Interview mit Melanie Gebhard: „Die Rolle der Elphaba war wie ein Sechser im Lotto“
Bevor Melanie Gebhard als Musicaldarstellerin Karriere machte, schlug sie zunächst einen ganz anderen Weg ein. Im Interview spricht sie über ihre ungewöhnlichen Anfänge, große Rollen wie Elphaba in „Wicked“ und warum sie bei „Titanic“ immer wieder von den Emotionen überwältigt wird.
Wie kam es dazu, dass du zuerst eine Ausbildung zur Werbekauffrau gemacht hast, bevor du Musical studiert hast?

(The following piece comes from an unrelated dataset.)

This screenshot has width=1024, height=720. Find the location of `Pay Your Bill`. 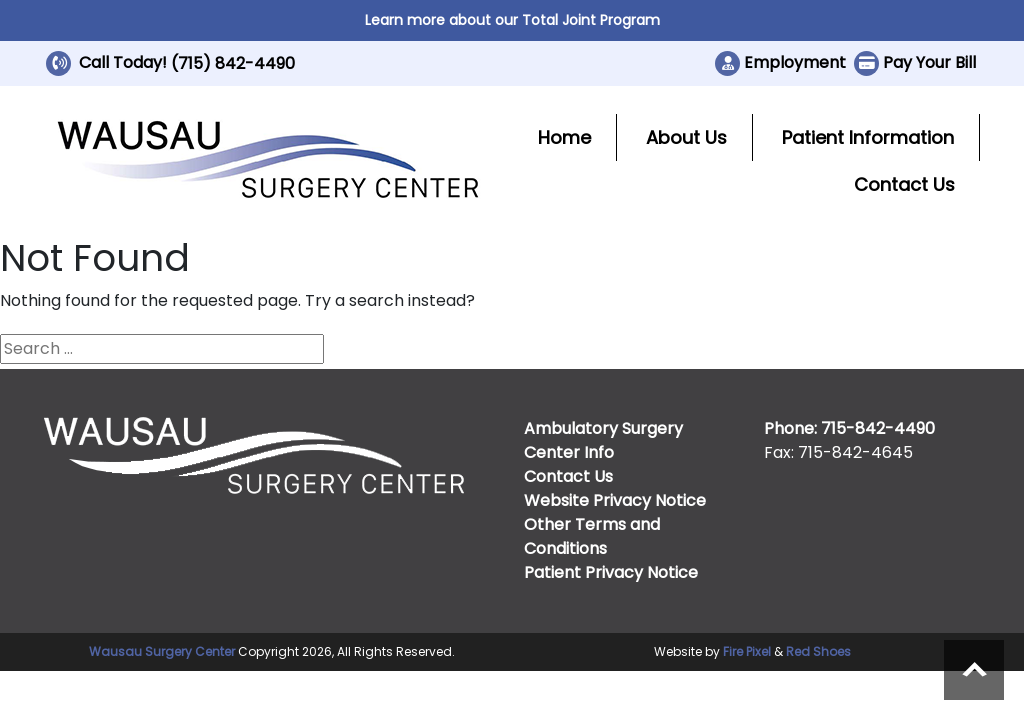

Pay Your Bill is located at coordinates (929, 62).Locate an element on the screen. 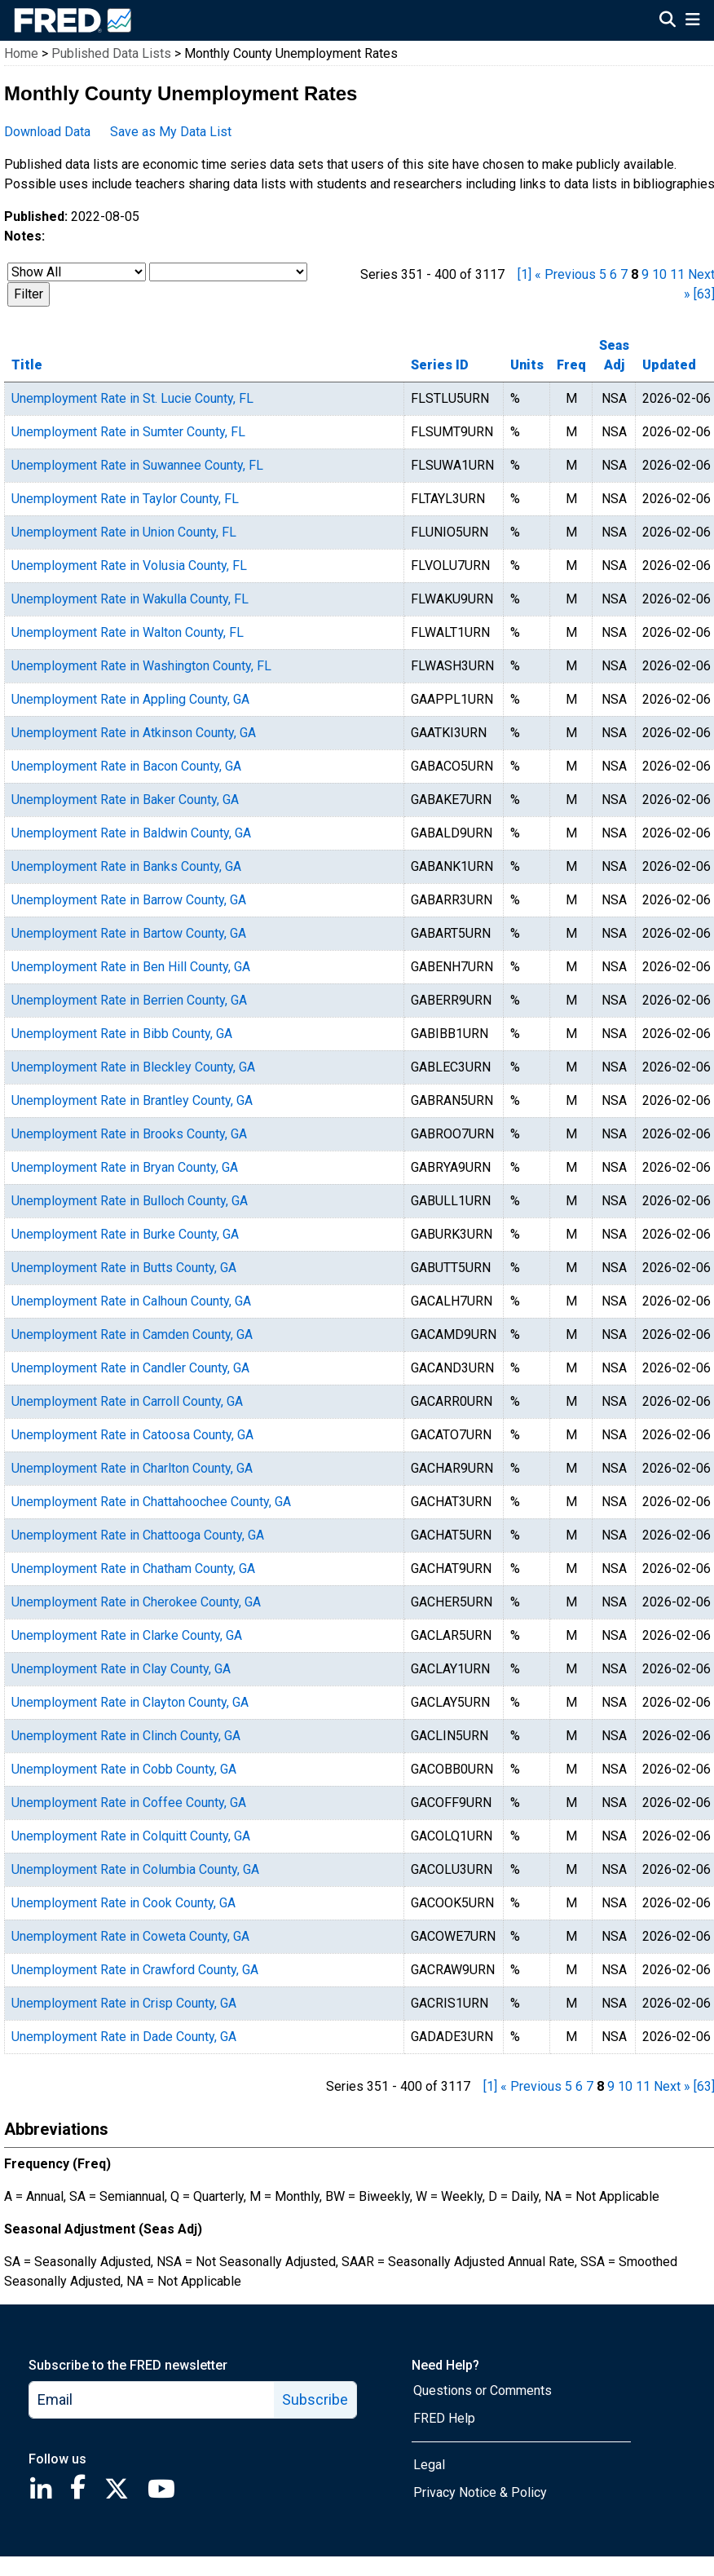 This screenshot has width=714, height=2576. FRED Help is located at coordinates (444, 2418).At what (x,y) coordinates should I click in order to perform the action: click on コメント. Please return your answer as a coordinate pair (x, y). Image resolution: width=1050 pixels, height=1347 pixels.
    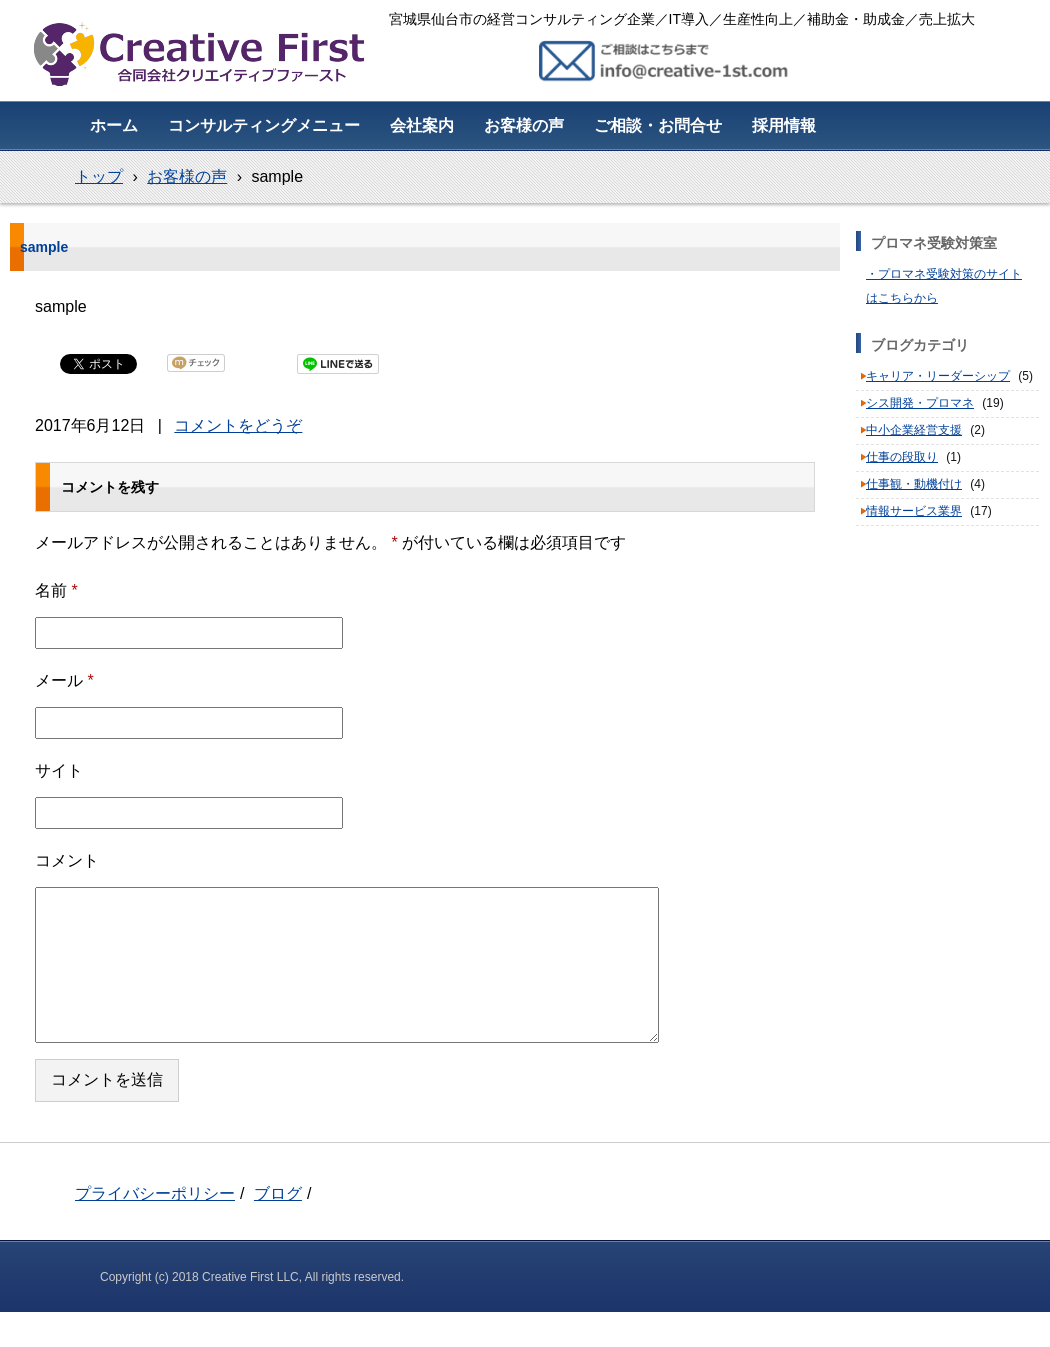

Der Wunsch war eigentlich schon immer da. Ich habe mich früh für Musical interessiert, vor allem für Gesang. Aber ich komme vom Land, und da gab es kaum Angebote in diese Richtung – nicht einmal eine Theater-AG in der Schule. Ich hatte nie Gesangsunterricht und habe einfach für mich selbst gesungen. Ein Musicalstudium in Hamburg war damals für mich weit weg. Werbung hat mich ebenfalls interessiert, deshalb habe ich dann eine Ausbildung bei einem Radiosender in Heilbronn gemacht. Dort habe ich unter anderem Veranstaltungen für Hörer und Kunden organisiert.
Hat dir die Arbeit gefallen?
Ja, das hat mir Spaß gemacht, zumal ich da auch ein bisschen mit Musik zu tun hatte. Aber gegen Ende der Ausbildung wurde mir klar: Wenn ich Musical noch ernsthaft machen will, dann jetzt. Ich habe mit 23 Jahren die Musicalausbildung begonnen – das ist nicht das übliche Alter, aber es war genau richtig für mich. Man sieht ja, es hat funktioniert.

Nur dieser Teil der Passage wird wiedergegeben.